Higgs & Hill made a pounds 1.2m pre- tax profit, compared with a pounds 22m loss the previous year - although the loss was after pounds 22m provisions for redundancies, write-offs and disposals.

The best performance came from the property division. The sale of a site in Southend to the supermarket group Waitrose, which the construction division is now building, and office development in France, produced a pounds 4m operating profit compared with a pounds 14.3m loss, after provisions, last time.

Housing also registered a sharp turnaround from a pounds 1.7m loss to a pounds 2.2m profit as sales rose 27 per cent to 332. John Theakston, group chief executive, said that he would be happy for that to rise to 400 this year.

The contracting division, however, remained in loss although pounds 900,000 lower at pounds 2.1m. Mr Theakston echoed recent comments from other contractors about over-capacity in the market. Higgs & Hill is increasing the proportion of negotiated work which has more realistic margins.

Earnings per share were 0.3p, compared with a 48.4p loss, and the dividend was held at 2.5p via a 1.5p final. The shares rose 3p to 127p.

At Tilbury Douglas, one-off costs in construction and a drop in house sales in Scotland meant operating profits dropped from pounds 13.4m to pounds 9.8m. At the pre-tax level, the group turned last year's pounds 1.9m loss, after a pounds 16.8m provision, to a pounds 20.9m profit.

Margins in contracting dipped from 4.1 per cent to 2.4 per cent, leaving profit 42 per cent lower at pounds 7.6m. But Michael Bottjer, group chief executive, said margins should recover this year. He added that the order book is 47 per cent at pounds 225m.

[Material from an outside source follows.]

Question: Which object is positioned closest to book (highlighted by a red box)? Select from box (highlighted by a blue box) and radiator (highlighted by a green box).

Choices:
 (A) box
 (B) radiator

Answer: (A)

Housebuilding profits dipped from pounds 4m to pounds 3.8m as sales fell from 353 to 278. This year, sales are expected to rise above 300 again.

Earnings per share were 46.2p, compared with a 2p loss last time, and the final dividend is held at 22.5p, making an unchanged total of 33p. The shares fell 3p to 725p.

Wilson (Connolly) confirmed its position as one of the premier housebuilders with a 68 per cent rise in profits to pounds 28.2m, on sales 36 per cent ahead at pounds 274.4m.

House sales rose 33 per cent to 3,480 while average prices rose from pounds 53,000 to pounds 54,500, producing a 48 per cent rise in profits to pounds 22.5m.

The group warned that there was unlikely to be a return to the house price inflation, making it essential that the group worked through its high-cost land and increased its volumes.

Property profits also jumped from pounds 547,000 to pounds 4.7m as developments in Northampton and Oxford were completed.

Earnings per share were 10.2p, up from 6.1p, and the dividend was increased by 5 per cent to to 4.13p via a 2.86p final. The shares rose 10p to 196p.